Valid C ++ clause 42 and valid clause 42

Valid C ++ clause 42 and valid clause 42

In this section, we will discuss the differences between the class keyword and the typename keyword, and the impact on the template function.
The following code:

template<class T>T getValue1(T m){    return m * 2;}template<typename T>T getValue2(T m){    return m * 2;}

In the above Code, the roles of class and typename are the same and there is no difference. Therefore, programmers can use class or typename according to their personal habits when declaring a template.
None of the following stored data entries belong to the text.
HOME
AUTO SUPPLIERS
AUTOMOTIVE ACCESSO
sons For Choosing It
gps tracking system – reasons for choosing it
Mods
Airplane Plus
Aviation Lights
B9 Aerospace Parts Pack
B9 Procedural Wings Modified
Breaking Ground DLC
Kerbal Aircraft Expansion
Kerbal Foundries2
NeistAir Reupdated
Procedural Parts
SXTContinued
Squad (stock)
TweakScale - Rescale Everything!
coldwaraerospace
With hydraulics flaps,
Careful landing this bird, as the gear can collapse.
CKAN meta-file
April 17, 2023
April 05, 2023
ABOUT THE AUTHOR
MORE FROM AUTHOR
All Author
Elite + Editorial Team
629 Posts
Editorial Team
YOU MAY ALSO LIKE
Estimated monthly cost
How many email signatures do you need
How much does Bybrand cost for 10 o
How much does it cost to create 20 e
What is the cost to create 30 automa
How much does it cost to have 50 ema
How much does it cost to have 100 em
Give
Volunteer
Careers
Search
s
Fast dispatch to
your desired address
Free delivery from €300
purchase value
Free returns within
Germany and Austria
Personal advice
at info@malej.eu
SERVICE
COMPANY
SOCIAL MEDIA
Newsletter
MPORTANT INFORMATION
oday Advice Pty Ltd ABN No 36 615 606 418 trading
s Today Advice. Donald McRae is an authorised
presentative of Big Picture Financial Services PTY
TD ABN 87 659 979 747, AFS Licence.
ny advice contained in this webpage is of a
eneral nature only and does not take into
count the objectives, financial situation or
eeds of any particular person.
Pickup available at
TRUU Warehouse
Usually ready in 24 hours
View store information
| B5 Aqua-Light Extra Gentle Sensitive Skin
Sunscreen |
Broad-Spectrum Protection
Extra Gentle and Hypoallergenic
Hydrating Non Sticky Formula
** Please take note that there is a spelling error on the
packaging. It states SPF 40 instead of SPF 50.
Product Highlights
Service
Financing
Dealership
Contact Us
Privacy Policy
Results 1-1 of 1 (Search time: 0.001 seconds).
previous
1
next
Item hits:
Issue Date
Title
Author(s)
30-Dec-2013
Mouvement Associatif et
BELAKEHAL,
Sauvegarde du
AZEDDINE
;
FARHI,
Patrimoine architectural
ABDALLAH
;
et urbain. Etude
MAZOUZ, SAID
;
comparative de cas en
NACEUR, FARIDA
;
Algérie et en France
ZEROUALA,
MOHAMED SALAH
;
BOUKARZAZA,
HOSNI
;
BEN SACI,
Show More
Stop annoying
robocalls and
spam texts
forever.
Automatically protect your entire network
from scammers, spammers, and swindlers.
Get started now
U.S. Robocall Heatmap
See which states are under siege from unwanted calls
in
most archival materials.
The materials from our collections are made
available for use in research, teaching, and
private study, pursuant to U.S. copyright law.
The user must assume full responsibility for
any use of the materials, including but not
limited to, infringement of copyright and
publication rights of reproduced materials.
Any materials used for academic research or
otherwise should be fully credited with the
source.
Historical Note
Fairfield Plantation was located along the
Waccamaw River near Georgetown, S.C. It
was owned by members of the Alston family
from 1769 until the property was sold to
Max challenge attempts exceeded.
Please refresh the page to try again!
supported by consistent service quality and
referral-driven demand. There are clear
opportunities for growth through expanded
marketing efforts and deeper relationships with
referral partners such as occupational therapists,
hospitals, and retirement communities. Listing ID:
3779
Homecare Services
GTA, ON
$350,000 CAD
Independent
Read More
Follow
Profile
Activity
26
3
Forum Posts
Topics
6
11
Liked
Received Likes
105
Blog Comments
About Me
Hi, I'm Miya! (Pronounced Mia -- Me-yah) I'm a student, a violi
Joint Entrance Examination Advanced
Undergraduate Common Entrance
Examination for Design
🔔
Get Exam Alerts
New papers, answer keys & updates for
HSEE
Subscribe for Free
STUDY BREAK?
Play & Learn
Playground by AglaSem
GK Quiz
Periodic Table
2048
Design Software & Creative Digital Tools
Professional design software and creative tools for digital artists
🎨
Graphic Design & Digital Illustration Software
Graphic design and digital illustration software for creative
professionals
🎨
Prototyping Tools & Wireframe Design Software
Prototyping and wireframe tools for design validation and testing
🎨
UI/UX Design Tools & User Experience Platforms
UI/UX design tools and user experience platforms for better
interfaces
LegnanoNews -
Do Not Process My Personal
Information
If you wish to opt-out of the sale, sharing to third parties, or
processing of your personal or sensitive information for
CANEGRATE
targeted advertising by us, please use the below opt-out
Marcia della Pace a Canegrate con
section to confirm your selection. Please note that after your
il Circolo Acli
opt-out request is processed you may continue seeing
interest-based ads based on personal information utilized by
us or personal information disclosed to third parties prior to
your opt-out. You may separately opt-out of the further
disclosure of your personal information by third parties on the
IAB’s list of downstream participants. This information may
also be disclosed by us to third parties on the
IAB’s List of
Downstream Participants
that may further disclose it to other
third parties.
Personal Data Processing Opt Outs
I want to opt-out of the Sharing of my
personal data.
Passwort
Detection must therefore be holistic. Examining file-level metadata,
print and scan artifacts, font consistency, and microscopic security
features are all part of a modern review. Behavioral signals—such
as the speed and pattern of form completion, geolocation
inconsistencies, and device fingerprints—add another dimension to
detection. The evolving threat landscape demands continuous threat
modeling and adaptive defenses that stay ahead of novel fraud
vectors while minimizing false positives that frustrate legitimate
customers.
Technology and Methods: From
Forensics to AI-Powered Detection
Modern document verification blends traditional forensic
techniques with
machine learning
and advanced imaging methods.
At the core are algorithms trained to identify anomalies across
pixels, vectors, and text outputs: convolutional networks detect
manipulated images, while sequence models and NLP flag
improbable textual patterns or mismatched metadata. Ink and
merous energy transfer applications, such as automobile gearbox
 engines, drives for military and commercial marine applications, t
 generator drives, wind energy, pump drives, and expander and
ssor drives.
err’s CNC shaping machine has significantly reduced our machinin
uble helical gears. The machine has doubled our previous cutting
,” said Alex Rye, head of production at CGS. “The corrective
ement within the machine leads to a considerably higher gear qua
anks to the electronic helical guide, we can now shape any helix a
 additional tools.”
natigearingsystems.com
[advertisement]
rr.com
However, in some cases, only typename can be used instead of class.

The following code:

# Include <iostream> using namespace std; class Defalut {public: typedef int a ;}; template <typename T> int getValue (T m) {typename T: a a1; // a1 = 0; return a1;} int main () {Defalut d; cout <getValue (d); return 0 ;}

C ++ specifies that only typename and class can be added to the comment line above.
Why does an error occur when the typename program is not added? Let's imagine the following code:

class Defalut{public:    typedef int a;};class Defalut{public:    static int a;};Defalut::a;

Now let's take a look at the call Defalut: a for two classes with the same name. One returns the int type and the other returns the integer value.
In the template, T: a is used to determine whether the return value or the type. For C ++, typename, without the prefix keyword, is considered as the return value, such as T:, returns a static value. If the keyword typename is added, it is considered to be the return type, for example, typename T: a, and a nested type is returned.
Nested type refers to the type defined in the class or other structures.